What is the MITM (Man in The Middle) Attack using ARP Poisoning?

MITM stands for a man-in-the-middle attack. It is a cyber-attack where an attacker transmits and probably alters the connection between two parties who consider they are communicating precisely. This enables the attacker to transmit communication, investigate, and even change what each party is saying.

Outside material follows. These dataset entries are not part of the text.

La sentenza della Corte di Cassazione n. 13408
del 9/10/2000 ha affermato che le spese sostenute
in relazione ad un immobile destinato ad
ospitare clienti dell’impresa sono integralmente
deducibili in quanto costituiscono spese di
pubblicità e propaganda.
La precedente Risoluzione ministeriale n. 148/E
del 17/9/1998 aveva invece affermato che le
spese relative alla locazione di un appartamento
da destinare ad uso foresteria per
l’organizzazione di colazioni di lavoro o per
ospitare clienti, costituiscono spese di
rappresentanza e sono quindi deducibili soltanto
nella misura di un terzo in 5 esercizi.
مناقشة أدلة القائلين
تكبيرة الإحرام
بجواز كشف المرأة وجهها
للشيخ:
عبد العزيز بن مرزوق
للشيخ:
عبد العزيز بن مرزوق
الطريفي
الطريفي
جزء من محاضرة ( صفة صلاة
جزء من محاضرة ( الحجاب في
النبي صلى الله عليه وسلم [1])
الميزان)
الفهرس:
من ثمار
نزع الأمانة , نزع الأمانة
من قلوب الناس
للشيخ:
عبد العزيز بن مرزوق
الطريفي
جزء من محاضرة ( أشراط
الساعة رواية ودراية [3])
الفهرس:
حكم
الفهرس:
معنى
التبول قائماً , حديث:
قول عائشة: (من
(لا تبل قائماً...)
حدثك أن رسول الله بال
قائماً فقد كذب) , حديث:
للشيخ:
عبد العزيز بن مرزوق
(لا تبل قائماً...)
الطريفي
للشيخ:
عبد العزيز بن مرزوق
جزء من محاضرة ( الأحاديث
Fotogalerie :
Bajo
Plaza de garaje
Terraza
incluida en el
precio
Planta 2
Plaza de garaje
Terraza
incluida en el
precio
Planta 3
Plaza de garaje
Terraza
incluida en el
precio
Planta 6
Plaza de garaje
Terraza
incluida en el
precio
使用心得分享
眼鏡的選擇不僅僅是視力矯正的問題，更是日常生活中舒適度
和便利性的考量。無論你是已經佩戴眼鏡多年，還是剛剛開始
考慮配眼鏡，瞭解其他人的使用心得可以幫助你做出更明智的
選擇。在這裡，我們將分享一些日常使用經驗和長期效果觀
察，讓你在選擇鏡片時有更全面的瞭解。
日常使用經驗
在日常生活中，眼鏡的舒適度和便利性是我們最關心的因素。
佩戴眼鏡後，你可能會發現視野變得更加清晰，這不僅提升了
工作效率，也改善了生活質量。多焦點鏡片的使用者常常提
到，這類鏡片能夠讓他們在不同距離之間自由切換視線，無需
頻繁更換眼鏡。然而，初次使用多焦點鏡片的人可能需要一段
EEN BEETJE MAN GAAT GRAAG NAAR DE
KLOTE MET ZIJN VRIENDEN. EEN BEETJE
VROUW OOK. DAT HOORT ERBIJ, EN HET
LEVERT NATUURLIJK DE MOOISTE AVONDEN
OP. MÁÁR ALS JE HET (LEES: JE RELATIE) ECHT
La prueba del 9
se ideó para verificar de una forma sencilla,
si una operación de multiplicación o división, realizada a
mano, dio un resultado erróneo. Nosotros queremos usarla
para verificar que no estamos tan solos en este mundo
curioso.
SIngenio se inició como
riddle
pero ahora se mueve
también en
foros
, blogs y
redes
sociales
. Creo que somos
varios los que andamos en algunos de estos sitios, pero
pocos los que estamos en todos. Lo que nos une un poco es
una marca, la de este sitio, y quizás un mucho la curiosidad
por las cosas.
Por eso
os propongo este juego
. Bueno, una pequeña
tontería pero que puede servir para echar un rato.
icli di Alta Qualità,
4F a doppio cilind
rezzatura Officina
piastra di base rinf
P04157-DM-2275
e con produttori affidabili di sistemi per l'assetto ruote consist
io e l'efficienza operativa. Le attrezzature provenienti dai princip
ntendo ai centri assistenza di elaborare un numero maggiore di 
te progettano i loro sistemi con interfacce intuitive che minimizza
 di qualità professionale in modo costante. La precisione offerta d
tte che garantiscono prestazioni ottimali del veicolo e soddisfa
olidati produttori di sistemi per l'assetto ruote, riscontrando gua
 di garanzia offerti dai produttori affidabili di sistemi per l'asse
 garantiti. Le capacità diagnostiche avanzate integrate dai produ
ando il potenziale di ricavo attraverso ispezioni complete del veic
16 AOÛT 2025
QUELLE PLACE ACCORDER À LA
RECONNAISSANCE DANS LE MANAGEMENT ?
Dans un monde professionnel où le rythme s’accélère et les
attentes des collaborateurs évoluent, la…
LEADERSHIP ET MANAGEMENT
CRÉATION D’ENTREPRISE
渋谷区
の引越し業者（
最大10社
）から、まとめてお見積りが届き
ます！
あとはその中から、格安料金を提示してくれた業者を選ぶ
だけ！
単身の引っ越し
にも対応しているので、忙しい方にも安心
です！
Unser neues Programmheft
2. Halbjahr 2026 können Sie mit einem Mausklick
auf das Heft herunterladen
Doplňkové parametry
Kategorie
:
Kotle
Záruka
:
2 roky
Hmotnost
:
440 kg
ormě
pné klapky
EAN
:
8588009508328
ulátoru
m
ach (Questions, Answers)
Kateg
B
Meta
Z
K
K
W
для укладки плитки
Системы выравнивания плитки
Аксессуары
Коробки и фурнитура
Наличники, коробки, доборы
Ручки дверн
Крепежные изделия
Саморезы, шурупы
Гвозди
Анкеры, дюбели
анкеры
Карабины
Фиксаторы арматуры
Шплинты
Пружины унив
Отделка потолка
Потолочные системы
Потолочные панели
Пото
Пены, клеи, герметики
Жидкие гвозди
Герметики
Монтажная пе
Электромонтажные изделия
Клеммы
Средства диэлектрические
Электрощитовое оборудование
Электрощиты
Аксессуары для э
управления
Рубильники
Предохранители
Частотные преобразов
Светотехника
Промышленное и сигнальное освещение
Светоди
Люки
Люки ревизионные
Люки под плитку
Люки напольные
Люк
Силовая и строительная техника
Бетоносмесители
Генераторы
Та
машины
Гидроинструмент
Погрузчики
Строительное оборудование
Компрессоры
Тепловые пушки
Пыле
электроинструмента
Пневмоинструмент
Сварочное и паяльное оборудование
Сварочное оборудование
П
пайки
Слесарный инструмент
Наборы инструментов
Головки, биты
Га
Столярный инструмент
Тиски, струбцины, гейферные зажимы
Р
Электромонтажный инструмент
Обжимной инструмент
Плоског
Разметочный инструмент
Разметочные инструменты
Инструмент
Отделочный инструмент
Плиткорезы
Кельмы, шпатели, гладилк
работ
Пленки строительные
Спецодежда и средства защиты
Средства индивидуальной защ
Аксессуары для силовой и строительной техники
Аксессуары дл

In MITM, it can define a type of cyberattack where an intruder covertly taps transmissions connecting two entities to check or develop traffic therebetween. Malicious ones can use MitM attacks to seize passwords or multiple sensitive data, snoop on the prey, disrupt links, or distort content.

Types of MITM

The types of MITM are as follows −

Rogue Access Point

Devices supplied with wireless cards will generally try to auto-connect to the access point that is transmitting the powerful signal. Attackers can start their wireless access point and deceive nearby devices to join its area.

ARP Spoofing

ARP stands for Address Resolution Protocol. It can be used to resolve IP addresses to physical MAC (media access control) addresses in a local area network. When a host requires to speak to a host with a provided IP address, it remarks the ARP cache to intent the IP address to a MAC address. If the address is unidentified, a request is created asking for the MAC address of the device with the IP address.

An attacker wants to pose as multiple hosts could behave to requests it must not be acknowledging to with its own MAC address. With some accurately situated packets, an attacker can detect the private traffic among two hosts. Valuable data can be derived from the traffic, including the swap of session tokens, yielding complete access to software accounts that the attacker must not be adequate to access.

mDNS Spoofing

Multicast DNS is equal to DNS, but it’s completed on a local area network (LAN) using broadcasts such as ARP. This creates a proper target for spoofing attacks. The local name resolution system is apparent to produce the configuration of network devices simply.

Users don’t have to understand accurately which addresses their devices must be connecting with. They allow the system to decide it for them. There are various devices including TVs, printers, and entertainment systems created to use this protocol because they are frequently on trusted networks.

When an application requires understanding the address of a specific device, an attacker can simply acknowledge that request with the fake record, informing it to undertake an address it has control over. This happens because the devices keep a local cache of addresses and the victim will see the attacker’s device as dependable for a specific time.